Machine learning in trading: theory, models, practice and algo-trading - page 3176

 
Aleksey Vyazmikin #:

What significance tests do you propose? I am not saying that the algorithm of quantum segments selection is perfect, on the contrary - a lot of rubbish gets in and I want to improve it.

I do not understand, on what signs you decided that it is some kind of " pi-hacking" - and what part exactly, selection of quantum segments or screening of strings, which are well and without training screened out by quantum segments (i.e. graphs that I built)? Yes, the method is a bit different from the common approach to building wooden models, but not really much, the concept remains.

Regarding the example on SB, there are two considerations:

1. If the process is unknown, and there is only data, then one can take it as a pattern that there is some best hour to trade. Or is there a consideration to reject this hypothesis?
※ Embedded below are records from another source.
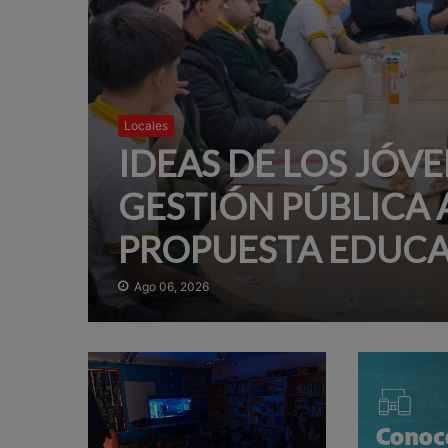
Locales
IDEAS DE LOS JÓVE
GESTIÓN PÚBLICA 
PROPUESTA EDUCA
Ago 06, 2026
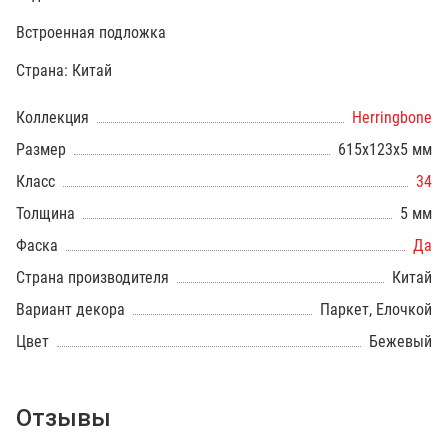
Встроенная подложка
Страна: Китай
Коллекция
Herringbone
Размер
615х123х5 мм
Класс
34
Толщина
5 мм
Фаска
Да
Страна производителя
Китай
Вариант декора
Паркет, Елочкой
Цвет
Бежевый
Отзывы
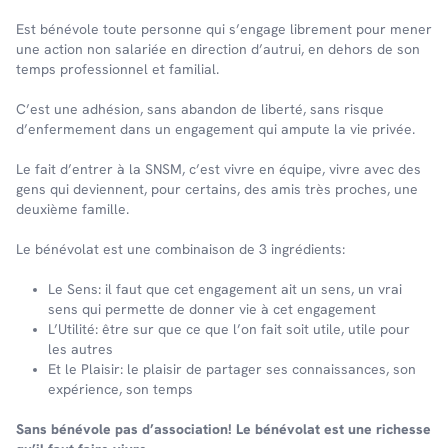
Est bénévole toute personne qui s’engage librement pour mener
une action non salariée en direction d’autrui, en dehors de son
temps professionnel et familial.
C’est une adhésion, sans abandon de liberté, sans risque
d’enfermement dans un engagement qui ampute la vie privée.
Le fait d’entrer à la SNSM, c’est vivre en équipe, vivre avec des
gens qui deviennent, pour certains, des amis très proches, une
deuxième famille.
Le bénévolat est une combinaison de 3 ingrédients:
Le Sens: il faut que cet engagement ait un sens, un vrai
sens qui permette de donner vie à cet engagement
L’Utilité: être sur que ce que l’on fait soit utile, utile pour
les autres
Et le Plaisir: le plaisir de partager ses connaissances, son
expérience, son temps
Sans bénévole pas d’association! Le bénévolat est une richesse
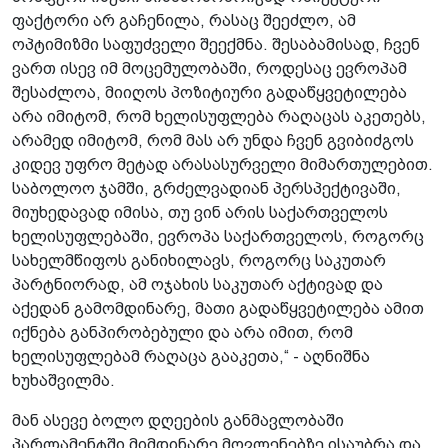
ფაქტორი არ გაჩენილა, რასაც შეეძლო, ამ
ოპტიმიზმი საფუძველი შეექმნა. შესაბამისად, ჩვენ
ვართ ისევ იმ მოცემულობაში, როდესაც ევროპამ
შესაძლოა, მიიღოს პოზიტიური გადაწყვეტილება
არა იმიტომ, რომ ხელისუფლება რაღაცას აკეთებს,
არამედ იმიტომ, რომ მას არ უნდა ჩვენ გვიბიძგოს
კიდევ უფრო მეტად არასასურველი მიმართულებით.
საბოლოო ჯამში, გრძელვადიან პერსპექტივაში,
მიუხედავად იმისა, თუ ვინ არის საქართველოს
ხელისუფლებაში, ევროპა საქართველოს, როგორც
სახელმწიფოს განიხილავს, როგორც საკუთარ
პარტნიორად, ამ ოჯახის საკუთარ აქტივად და
აქედან გამომდინარე, მათი გადაწყვეტილება ამით
იქნება განპირობებული და არა იმით, რომ
ხელისუფლებამ რაღაცა გააკეთა,“ - აღნიშნა
ხუხაშვილმა.
მან ასევე ბოლო დღეების განმავლობაში
პარლამენტში მიმდინარე მოვლენებზე ისაუბრა და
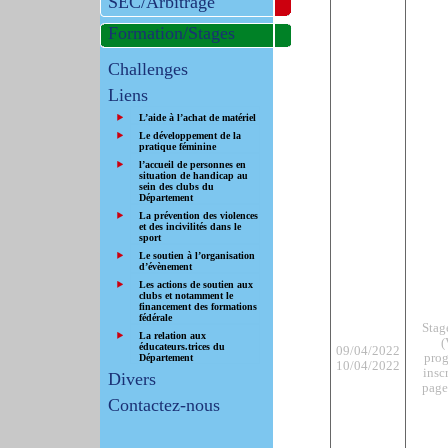
SEC/Arbitrage
Formation/Stages
Challenges
Liens
L’aide à l’achat de matériel
Le développement de la
pratique féminine
l’accueil de personnes en
situation de handicap au
sein des clubs du
Département
La prévention des violences
et des incivilités dans le
sport
Le soutien à l’organisation
d’évènement
Les actions de soutien aux
clubs et notamment le
financement des formations
fédérale
Stag
La relation aux
(
éducateurs.trices du
09/04/2022
pro
Département
10/04/2022
insc
Divers
page
Contactez-nous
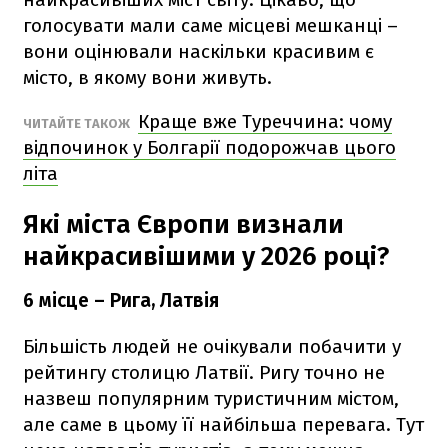
голосувати мали саме місцеві мешканці –
вони оцінювали наскільки красивим є
місто, в якому вони живуть.
Краще вже Туреччина: чому
ЧИТАЙТЕ ТАКОЖ
відпочинок у Болгарії подорожчав цього
літа
Які міста Європи визнали
найкрасивішими у 2026 році?
6 місце – Рига, Латвія
Більшість людей не очікували побачити у
рейтингу столицю Латвії. Ригу точно не
назвеш популярним туристичним містом,
але саме в цьому її найбільша перевага. Тут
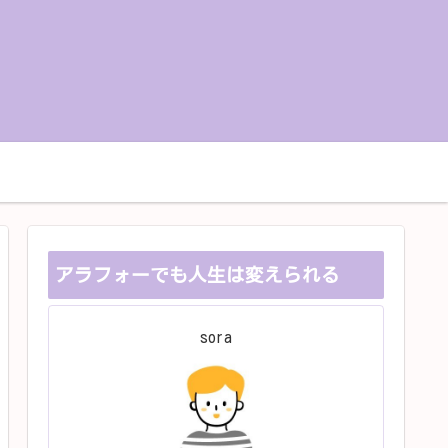
お問い合せ
プライバシーポリシー
アラフォーでも人生は変えられる
sora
2. If these observations were relatively evenly distributed over time (event history), then this is more like a random number generator error.

In training, I use samples over a long period of time - usually at least 10 years.
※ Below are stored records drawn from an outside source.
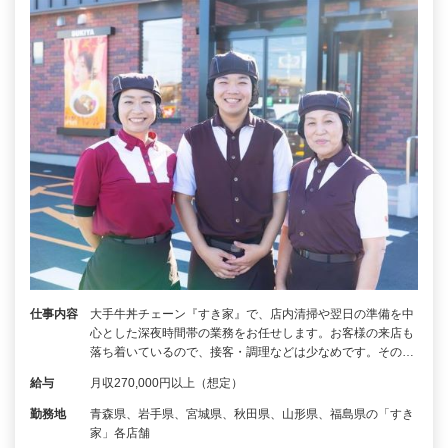
仕事内容
大手牛丼チェーン『すき家』で、店内清掃や翌日の準備を中
心とした深夜時間帯の業務をお任せします。お客様の来店も
落ち着いているので、接客・調理などは少なめです。その…
給与
月収270,000円以上（想定）
勤務地
青森県、岩手県、宮城県、秋田県、山形県、福島県の「すき
家」各店舗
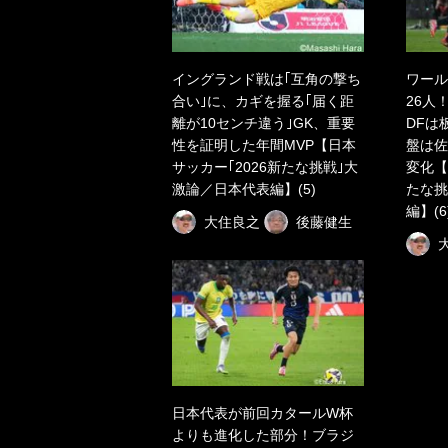
イングランド戦は｢互角の撃ち
ワール
合い｣に、カギを握る｢届く距
26人
離が10センチ違う｣GK、重要
DFは
性を証明した年間MVP【日本
盤は佐
サッカー｢2026新たな挑戦｣大
変化【
激論／日本代表編】(5)
たな挑
編】(6
大住良之
後藤健生
日本代表が前回カタールW杯
よりも進化した部分！ブラジ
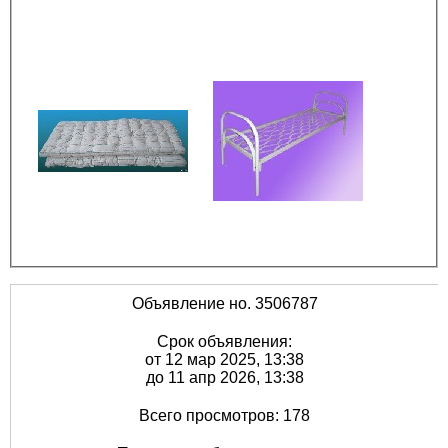
Объявление но. 3506787
Срок объявления:
от 12 мар 2025, 13:38
до 11 апр 2026, 13:38
Всего просмотров: 178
I can suggest modifying my experiment. Let there are ten boxes with numbers from 1 to 10, one hundred white balls and one hundred black balls (the numbers 10 and 100 are taken conditionally). The balls are somehow arranged in the boxes, then you look how many balls are in each box and try to understand if there is a regularity in the algorithm of arrangement - in the boxes with which numbers there is a predominance of balls of some colour.
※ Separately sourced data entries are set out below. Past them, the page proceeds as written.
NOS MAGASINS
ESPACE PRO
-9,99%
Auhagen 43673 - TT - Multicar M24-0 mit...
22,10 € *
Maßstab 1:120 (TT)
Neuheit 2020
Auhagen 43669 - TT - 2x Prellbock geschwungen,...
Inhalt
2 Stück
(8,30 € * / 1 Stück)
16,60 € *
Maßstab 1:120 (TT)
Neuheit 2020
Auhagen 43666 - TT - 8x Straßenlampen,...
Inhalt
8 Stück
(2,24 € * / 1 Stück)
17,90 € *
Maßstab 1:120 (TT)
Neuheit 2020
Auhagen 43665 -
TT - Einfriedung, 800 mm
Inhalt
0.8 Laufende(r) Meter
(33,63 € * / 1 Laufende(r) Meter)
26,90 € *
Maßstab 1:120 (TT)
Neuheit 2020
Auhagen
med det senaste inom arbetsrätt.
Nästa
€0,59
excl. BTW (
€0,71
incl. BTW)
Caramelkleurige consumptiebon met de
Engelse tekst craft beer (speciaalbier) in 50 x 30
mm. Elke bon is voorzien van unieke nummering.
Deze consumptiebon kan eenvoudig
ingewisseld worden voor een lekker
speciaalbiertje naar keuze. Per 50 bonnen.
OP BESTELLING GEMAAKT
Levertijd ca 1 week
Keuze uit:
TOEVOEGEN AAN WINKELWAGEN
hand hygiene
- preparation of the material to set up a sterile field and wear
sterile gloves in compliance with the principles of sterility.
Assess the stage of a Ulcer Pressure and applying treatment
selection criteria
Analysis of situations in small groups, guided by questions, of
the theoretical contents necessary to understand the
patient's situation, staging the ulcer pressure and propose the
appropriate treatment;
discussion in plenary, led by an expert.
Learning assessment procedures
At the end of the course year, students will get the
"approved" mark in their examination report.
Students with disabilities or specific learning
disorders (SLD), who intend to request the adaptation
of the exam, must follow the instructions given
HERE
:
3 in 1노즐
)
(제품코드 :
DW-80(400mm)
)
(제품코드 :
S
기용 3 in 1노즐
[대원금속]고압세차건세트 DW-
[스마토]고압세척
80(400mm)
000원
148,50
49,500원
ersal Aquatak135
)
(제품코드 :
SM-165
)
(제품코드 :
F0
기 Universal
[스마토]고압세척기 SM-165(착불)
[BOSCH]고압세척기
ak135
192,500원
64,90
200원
So, if each ball (of both colours) is just put randomly and with equal probability 0.1 in one of the drawers, then in the end there will be no uniformity in the ratio of colours! Almost always there will be a box where almost all white and one where almost all black. And the matter is not at all in quality of DSP, you can take a real quantum DSP and everything will be the same. It's about the very nature of probabilistic randomness. There will always be irregularity, but the numbers of boxes where it will be found at the next layout are absolutely unpredictable. It is the same in the previous example with the hour of the week (the hour of the week is the analogue of the box number).

There are two ways to do this. Either try to show that the unevenness in practice is much greater than it would be under equal probability. This is done by some kind of statistical tests. Or just be sure that the non-uniformity, though small, is due to some regularity that is just weakly manifested due to noise. But that's a matter of faith and practice and if it works, ok.

I hope it's clear that the box numbers (hour of the week) are an analogy to your quanta.

 
Aleksey Nikolayev #:

I can suggest modifying my experiment. Let there are ten boxes with numbers from 1 to 10, one hundred white balls and one hundred black balls (numbers 10 and 100 are taken conventionally). The balls are somehow arranged in the boxes, then you look how many balls are in each box and try to understand if there is a regularity in the algorithm of arrangement - in the boxes with which numbers there is a predominance of balls of some colour.

So, if each ball (of both colours) is just put randomly and with equal probability 0.1 in one of the drawers, then in the end there will be no uniformity in the ratio of colours! Almost always there will be a box where almost all white and one where almost all black. And the matter is not at all in quality of DSP, you can take a real quantum DSP and everything will be the same. It's about the very nature of probabilistic randomness. There will always be irregularity, but the numbers of boxes where it will be found at the next layout are absolutely unpredictable. It is the same in the previous example with the hour of the week (the hour of the week is an analogue of the box number).

There are two ways to do this. Either try to show that the unevenness in practice is much greater than it would be under equal probability. This is done by some kind of statistical tests. Or just be sure that the non-uniformity, though small, is due to some regularity, which is just weakly manifested due to noise. But it's already a matter of faith and practice and if it works, ok.

I hope it's clear that the box numbers (hour of the week) are an analogy to your quanta.

If we are talking about SB, then what kind of models can we talk about, because the essence of models (wooden or neural) is to find patterns in the data.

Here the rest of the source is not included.